Work to complete: In the copy, include no images, and repeat each entry precisely as written.

--- Material supplied ---

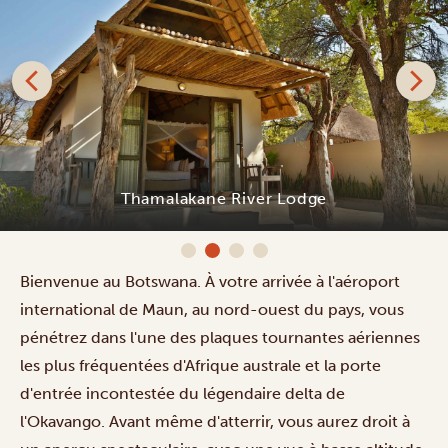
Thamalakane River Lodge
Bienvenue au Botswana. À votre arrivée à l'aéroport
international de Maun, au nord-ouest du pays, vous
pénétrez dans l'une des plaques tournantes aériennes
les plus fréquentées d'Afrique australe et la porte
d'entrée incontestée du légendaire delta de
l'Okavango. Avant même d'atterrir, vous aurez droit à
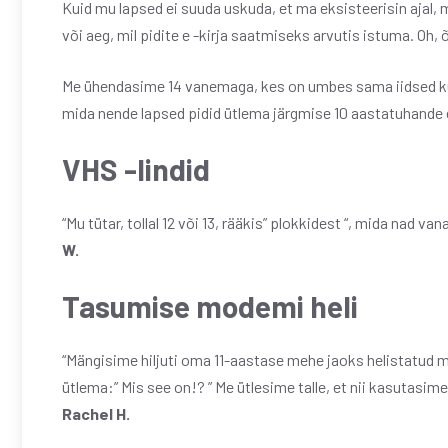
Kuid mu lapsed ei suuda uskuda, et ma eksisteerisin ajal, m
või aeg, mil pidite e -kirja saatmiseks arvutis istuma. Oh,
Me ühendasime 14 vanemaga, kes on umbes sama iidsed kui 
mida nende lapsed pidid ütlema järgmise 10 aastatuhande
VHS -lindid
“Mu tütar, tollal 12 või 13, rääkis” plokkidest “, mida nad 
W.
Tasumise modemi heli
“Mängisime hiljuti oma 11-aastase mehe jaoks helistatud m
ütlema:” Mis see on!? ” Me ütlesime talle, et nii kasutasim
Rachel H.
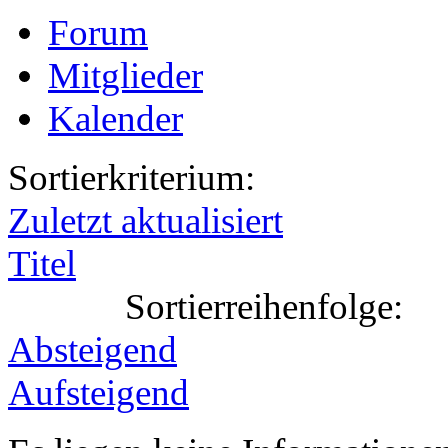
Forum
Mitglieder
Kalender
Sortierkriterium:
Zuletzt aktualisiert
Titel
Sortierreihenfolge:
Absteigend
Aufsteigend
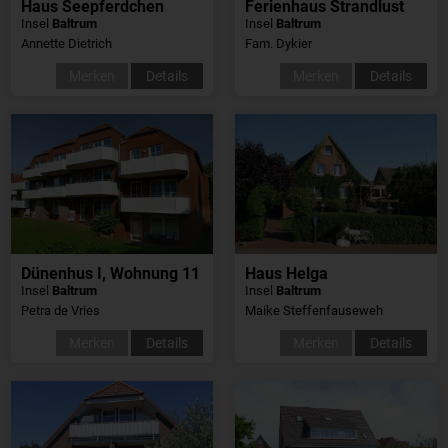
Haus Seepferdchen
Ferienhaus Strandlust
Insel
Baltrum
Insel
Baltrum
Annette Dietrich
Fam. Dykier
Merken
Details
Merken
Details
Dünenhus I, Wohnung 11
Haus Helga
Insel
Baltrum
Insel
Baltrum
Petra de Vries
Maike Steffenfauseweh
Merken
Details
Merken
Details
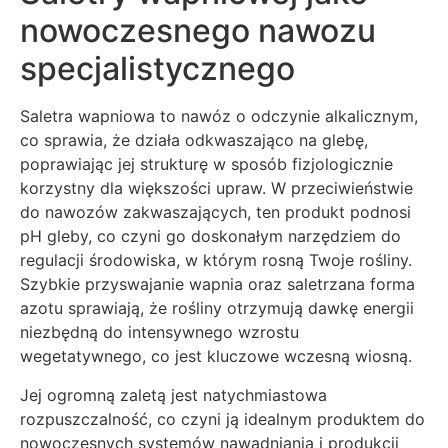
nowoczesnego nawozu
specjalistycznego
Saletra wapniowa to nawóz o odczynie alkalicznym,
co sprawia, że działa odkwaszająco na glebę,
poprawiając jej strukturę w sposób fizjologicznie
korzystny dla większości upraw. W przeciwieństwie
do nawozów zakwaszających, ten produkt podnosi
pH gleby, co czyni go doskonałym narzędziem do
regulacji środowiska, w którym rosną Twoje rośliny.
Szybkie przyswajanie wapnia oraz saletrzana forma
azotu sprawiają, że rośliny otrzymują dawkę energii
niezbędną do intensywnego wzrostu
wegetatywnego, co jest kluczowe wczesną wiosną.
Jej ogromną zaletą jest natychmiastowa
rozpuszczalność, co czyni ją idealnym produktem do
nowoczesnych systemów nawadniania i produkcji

---

Answer section:
Thamalakane River Lodge
Bienvenue au Botswana. À votre arrivée à l'aéroport
international de Maun, au nord-ouest du pays, vous
pénétrez dans l'une des plaques tournantes aériennes
les plus fréquentées d'Afrique australe et la porte
d'entrée incontestée du légendaire delta de
l'Okavango. Avant même d'atterrir, vous aurez droit à
Kuid mu lapsed ei suuda uskuda, et ma eksisteerisin ajal, m
või aeg, mil pidite e -kirja saatmiseks arvutis istuma. Oh,
Me ühendasime 14 vanemaga, kes on umbes sama iidsed kui 
mida nende lapsed pidid ütlema järgmise 10 aastatuhande
VHS -lindid
“Mu tütar, tollal 12 või 13, rääkis” plokkidest “, mida nad 
W.
Tasumise modemi heli
“Mängisime hiljuti oma 11-aastase mehe jaoks helistatud m
ütlema:” Mis see on!? ” Me ütlesime talle, et nii kasutasim
Rachel H.
Forum
Mitglieder
Kalender
Sortierkriterium:
Zuletzt aktualisiert
Titel
Sortierreihenfolge:
Absteigend
Aufsteigend
Haus Seepferdchen
Ferienhaus Strandlust
Insel
Baltrum
Insel
Baltrum
Annette Dietrich
Fam. Dykier
Merken
Details
Merken
Details
Dünenhus I, Wohnung 11
Haus Helga
Insel
Baltrum
Insel
Baltrum
Petra de Vries
Maike Steffenfauseweh
Merken
Details
Merken
Details
nowoczesnego nawozu
specjalistycznego
Saletra wapniowa to nawóz o odczynie alkalicznym,
co sprawia, że działa odkwaszająco na glebę,
poprawiając jej strukturę w sposób fizjologicznie
korzystny dla większości upraw. W przeciwieństwie
do nawozów zakwaszających, ten produkt podnosi
pH gleby, co czyni go doskonałym narzędziem do
regulacji środowiska, w którym rosną Twoje rośliny.
Szybkie przyswajanie wapnia oraz saletrzana forma
azotu sprawiają, że rośliny otrzymują dawkę energii
niezbędną do intensywnego wzrostu
wegetatywnego, co jest kluczowe wczesną wiosną.
Jej ogromną zaletą jest natychmiastowa
rozpuszczalność, co czyni ją idealnym produktem do
nowoczesnych systemów nawadniania i produkcji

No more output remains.